The accuracy was not bad, roughly 64%. Compared to the 49% from the Naive Bayes, this is a tremendeous increase. However, Now let's try it with tensorflow

In [10]:
import tensorflow as tf
tf.reset_default_graph()

n_inputs = 1 * 2500
n_hidden1 = 300
n_hidden2 = 100
n_outputs = 58
learning_rate = 0.01

X = tf.placeholder(tf.float32, shape=[None, n_inputs], name='X')
y = tf.placeholder(tf.int64, shape=[None], name='y')

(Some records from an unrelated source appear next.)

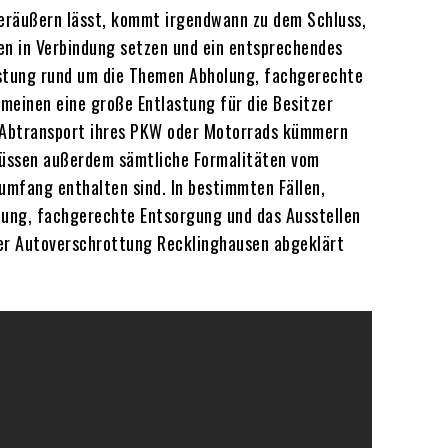
veräußern lässt, kommt irgendwann zu dem Schluss,
sen in Verbindung setzen und ein entsprechendes
istung rund um die Themen Abholung, fachgerechte
emeinen eine große Entlastung für die Besitzer
m Abtransport ihres PKW oder Motorrads kümmern
 müssen außerdem sämtliche Formalitäten vom
umfang enthalten sind. In bestimmten Fällen,
lung, fachgerechte Entsorgung und das Ausstellen
der Autoverschrottung Recklinghausen abgeklärt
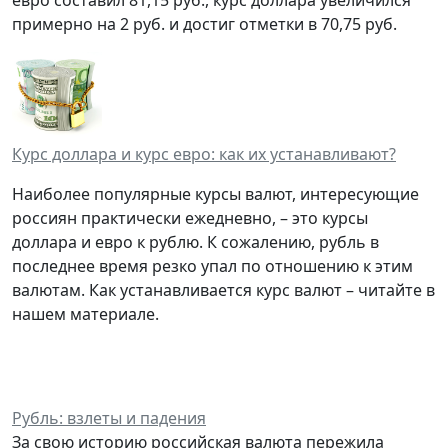
примерно на 2 руб. и достиг отметки в 70,75 руб.
Курс доллара и курс евро: как их устанавливают?
Наиболее популярные курсы валют, интересующие
россиян практически ежедневно, – это курсы
доллара и евро к рублю. К сожалению, рубль в
последнее время резко упал по отношению к этим
валютам. Как устанавливается курс валют – читайте в
нашем материале.
Рубль: взлеты и падения
За свою историю российская валюта пережила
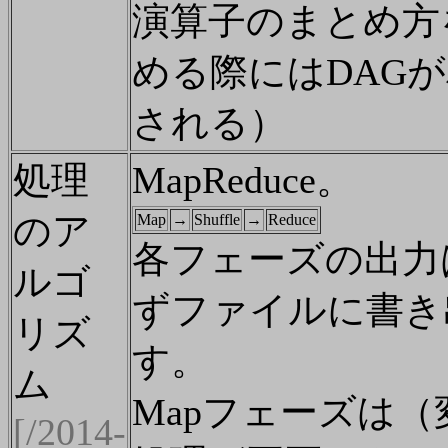
演算子のまとめ方
める際にはDAG
される）
処理
MapReduce。
のア
Map
→
Shuffle
→
Reduce
各フェーズの出力
ルゴ
ずファイルに書き
リズ
す。
ム
Mapフェーズは（
[/2014-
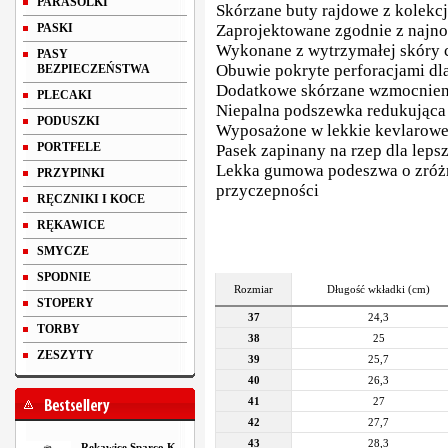
PARASOLKI
Skórzane buty rajdowe z kolekcj
PASKI
Zaprojektowane zgodnie z najn
Wykonane z wytrzymałej skóry c
PASY
Obuwie pokryte perforacjami dl
BEZPIECZEŃSTWA
Dodatkowe skórzane wzmocnieni
PLECAKI
Niepalna podszewka redukująca
PODUSZKI
Wyposażone w lekkie kevlarowe
PORTFELE
Pasek zapinany na rzep dla lep
Lekka gumowa podeszwa o zróżni
PRZYPINKI
przyczepności
RĘCZNIKI I KOCE
RĘKAWICE
SMYCZE
SPODNIE
Rozmiar
Długość wkładki (cm)
STOPERY
37
24,3
TORBY
38
25
ZESZYTY
39
25,7
40
26,3
41
27
42
27,7
43
28,3
Rękawice Sparco K-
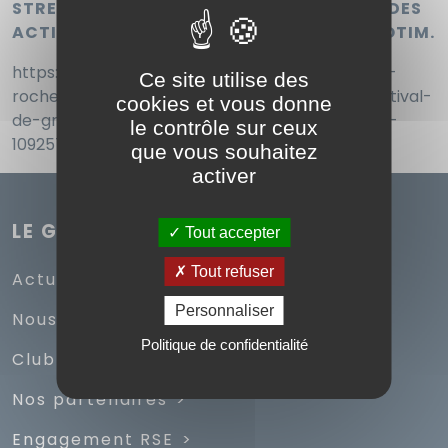
STREETART AVEC LA SIRÈNE, PARTENAIRE DES
ACTIVITÉS CULTURELLES DU GROUPE EUROTIM.
https://www.sudouest.fr/charente-maritime/la-
Ce site utilise des
rochelle-un-jus-de-planete-en-aperitif-du-festival-
cookies et vous donne
de-graff-lord-in-the-west-avec-l-artiste-jace-
le contrôle sur ceux
10925717.php
que vous souhaitez
activer
LE GROUPE
Tout accepter
Tout refuser
Actualités
Personnaliser
Nous rejoindre
Politique de confidentialité
Club Groupe EUROTIM
Nos partenaires
Engagement RSE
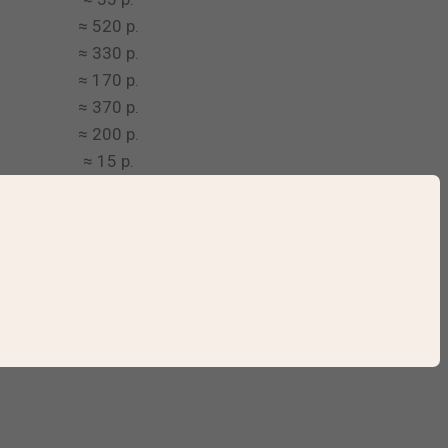
≈ 520 р.
≈ 330 р.
≈ 170 р.
≈ 370 р.
≈ 200 р.
≈ 15 р.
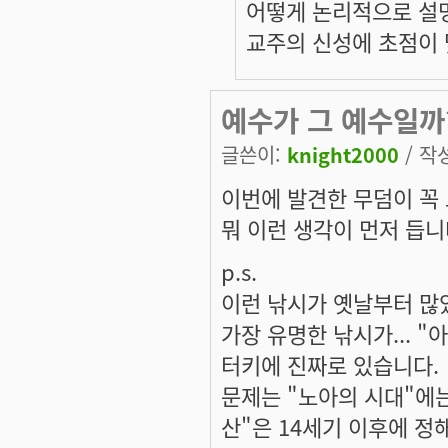
어떻게 논리적으로 설
교주의 신성에 초점이 
예수가 그 예수일까
글쓴이:
knight2000
/ 작성
이번에 발견한 무덤이 꼭 
뭐 이런 생각이 먼저 듭니
p.s.
이런 낚시가 옛날부터 많
가장 유명한 낚시가... "
터키에 진짜로 있습니다.
문제는 "노아의 시대"에는
산"은 14세기 이후에 정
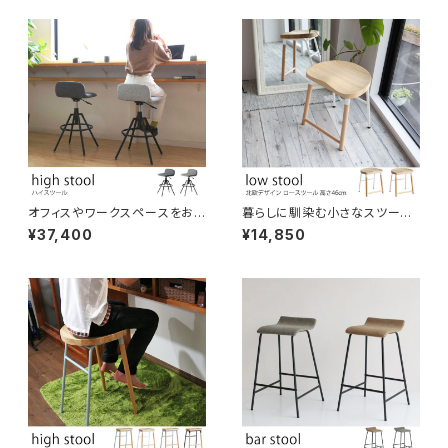
オフィスやワークスペースをおし
暮らしに馴染む小さなスツール
ゃれな空間にするファブリック生
シンプルな北欧デザイン お尻に
¥37,400
¥14,850
地のスツール 座面の曲線フォル
なじむ天然木の座面 高さ46cm
ムが体にフィットし快適な座り心
足置き付き ロースツール 書斎
地 カフェスペースにもおすすめ
デスクチェア 玄関椅子 ロビー
ワークスペース ホームユース
待合スペース 商業施設 ダイニ
バーカウンター グレー2色
ング カフェチェア 花台 ディスプ
レイ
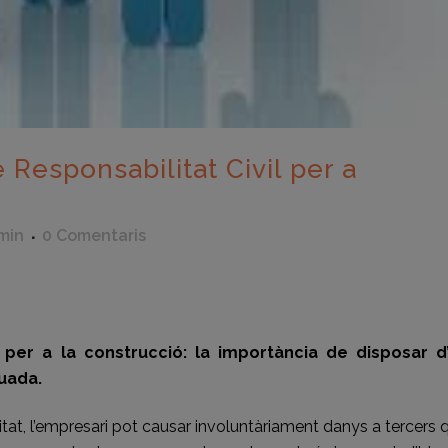
Responsabilitat Civil per a
min
0 Comentaris
eix
 per a la construcció: la importància de disposar d
quada.
tat, l’empresari pot causar involuntàriament danys a tercers 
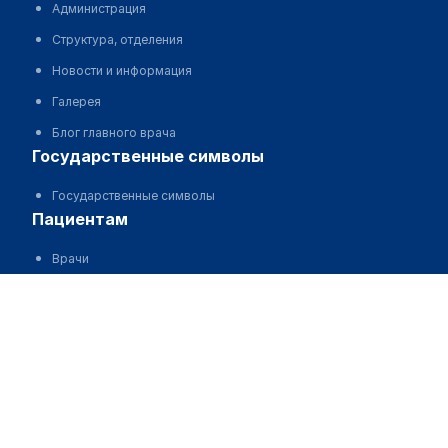
Администрация
Структура, отделения
Новости и информация
Галерея
Блог главного врача
государственные символы
Государственные символы
пациентам
Врачи
Расписание специалистов
ГОБМП
ОСМС
Государственные услуги
Платные услуги и цены
Информация, памятки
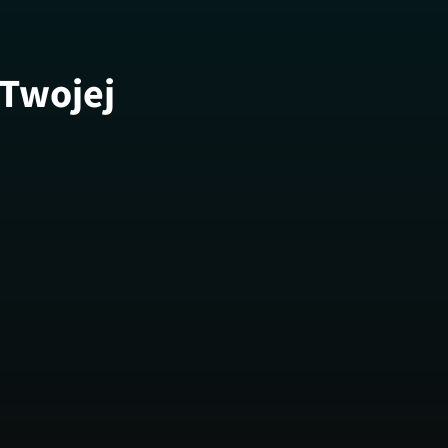
 Twojej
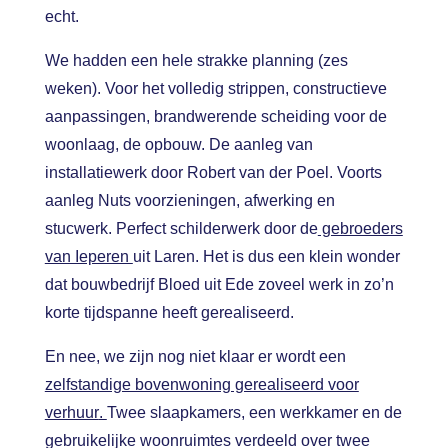
echt.
We hadden een hele strakke planning (zes
weken).
Voor het volledig strippen, constructieve
aanpassingen, brandwerende scheiding voor de
woonlaag, de opbouw. De aanleg van
installatiewerk door Robert van der Poel. Voorts
aanleg Nuts voorzieningen, afwerking en
stucwerk. Perfect schilderwerk door de
gebroeders
van Ieperen
uit Laren. Het is dus een klein wonder
dat bouwbedrijf Bloed uit Ede zoveel werk in zo’n
korte tijdspanne heeft gerealiseerd.
En nee, we zijn nog niet klaar er wordt een
zelfstandige bovenwoning gerealiseerd voor
verhuur
.
Twee slaapkamers, een werkkamer en de
gebruikelijke woonruimtes verdeeld over twee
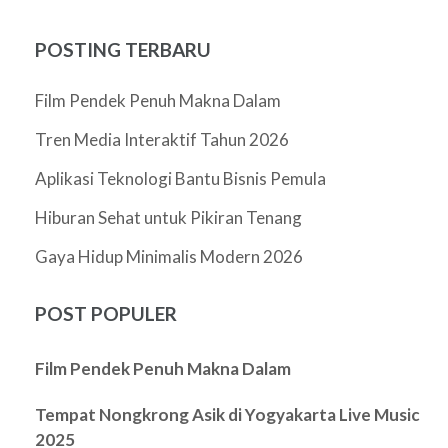
POSTING TERBARU
Film Pendek Penuh Makna Dalam
Tren Media Interaktif Tahun 2026
Aplikasi Teknologi Bantu Bisnis Pemula
Hiburan Sehat untuk Pikiran Tenang
Gaya Hidup Minimalis Modern 2026
POST POPULER
Film Pendek Penuh Makna Dalam
Tempat Nongkrong Asik di Yogyakarta Live Music
2025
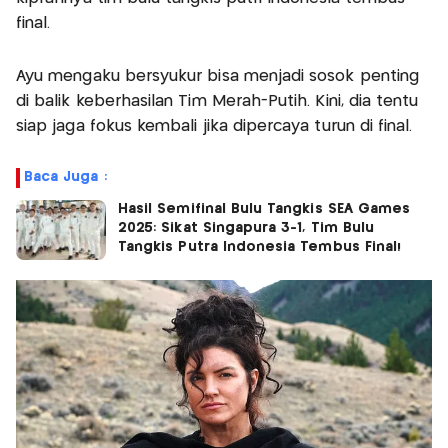
final.
Ayu mengaku bersyukur bisa menjadi sosok penting
di balik keberhasilan Tim Merah-Putih. Kini, dia tentu
siap jaga fokus kembali jika dipercaya turun di final.
Baca Juga :
Hasil Semifinal Bulu Tangkis SEA Games
2025: Sikat Singapura 3-1, Tim Bulu
Tangkis Putra Indonesia Tembus Final!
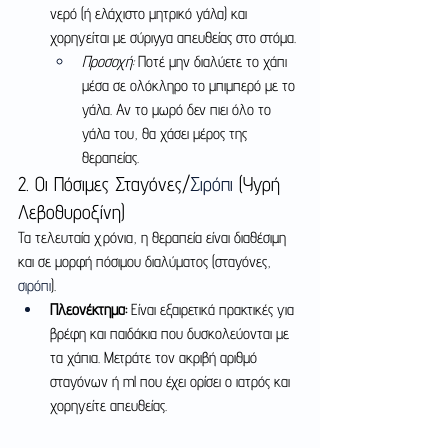
νερό (ή ελάχιστο μητρικό γάλα) και 
χορηγείται με σύριγγα απευθείας στο στόμα.
Προσοχή:
 Ποτέ μην διαλύετε το χάπι 
μέσα σε ολόκληρο το μπιμπερό με το 
γάλα. Αν το μωρό δεν πιει όλο το 
γάλα του, θα χάσει μέρος της 
θεραπείας.
2. Οι Πόσιμες Σταγόνες/
Σιρόπι
 (Υγρή 
Λεβοθυροξίνη)
Τα τελευταία χρόνια, η θεραπεία είναι διαθέσιμη 
και σε μορφή πόσιμου διαλύματος (σταγόνες, 
σιρόπι
).
Πλεονέκτημα:
 Είναι εξαιρετικά πρακτικές για 
βρέφη και παιδάκια που δυσκολεύονται με 
τα χάπια. Μετράτε τον ακριβή αριθμό 
σταγόνων ή ml που έχει ορίσει ο ιατρός και 
χορηγείτε απευθείας.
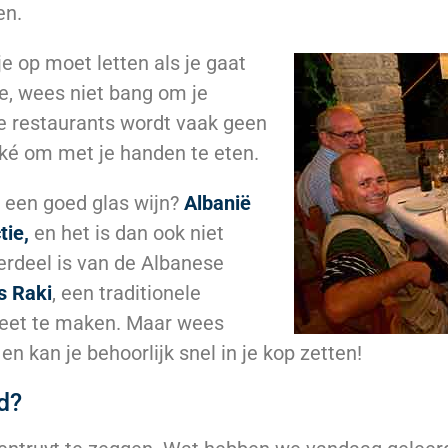
en.
e op moet letten als je gaat
te, wees niet bang om je
e restaurants wordt vaak geen
ké om met je handen te eten.
 een goed glas wijn?
Albanië
tie,
en het is dan ook niet
erdeel is van de Albanese
s Raki
, een traditionele
leet te maken. Maar wees
n kan je behoorlijk snel in je kop zetten!
d?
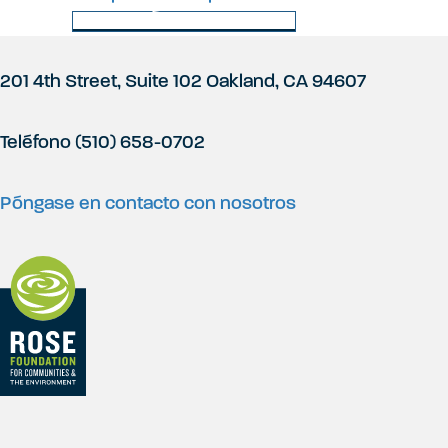
Volver a Últimas noticias
i
P
201 4th Street, Suite 102 Oakland, CA 94607
t
i
Teléfono (510) 658-0702
i
e
Póngase en contacto con nosotros
o
d
e
p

W = tf.Variable(tf.truncated_normal([n_inputs, n_outputs], stddev=0.02), name='weights')
b = tf.Variable(tf.zeros([n_outputs]), name='biases')

logits = tf.add(tf.matmul(X, W), b, name='logits')

with tf.name_scope('evaluation'):
    xentropy = tf.nn.sparse_softmax_cross_entropy_with_logits(labels=y, logits=logits, name='xentropy')
    loss = tf.reduce_mean(xentropy, name='loss')
    correct = tf.nn.in_top_k(logits, y, 1)
    accuracy = tf.reduce_mean(tf.cast(correct, tf.float32), name='accuracy')

with tf.name_scope("train"):
    optimizer = tf.train.GradientDescentOptimizer(learning_rate)
    training_op = optimizer.minimize(loss)

init = tf.global_variables_initializer()

In [11]:
n_epochs = 200
batch_size = 100

with tf.Session() as sess:
    init.run()
    print("Epoch\tTrain accuracy\tTest accuracy")
    for epoch in range(n_epochs):
        for iteration in range(len(text_bow_train) // batch_size):
            X_batch, y_batch = next_batch(batch_size,text_bow_train,y_train)
            sess.run([update_W, update_b], feed_dict={X: X_batch, y: y_batch})
        acc_train = accuracy.eval(feed_dict={X: X_batch, y: y_batch})
        acc_test = accuracy.eval(feed_dict={X: text_bow_test, y: y_test})
        print('%d\t%f\t%f' % (epoch, acc_train, acc_test))

Epoch	Train accuracy	Test accuracy


ValueError: Fetch argument <tf.Tensor 'train/Assign:0' shape=(2500, 58) dtype=float32_ref> cannot be interpreted as a Tensor. (Tensor Tensor("train/Assign:0", shape=(2500, 58), dtype=float32_ref) is not an element of this graph.)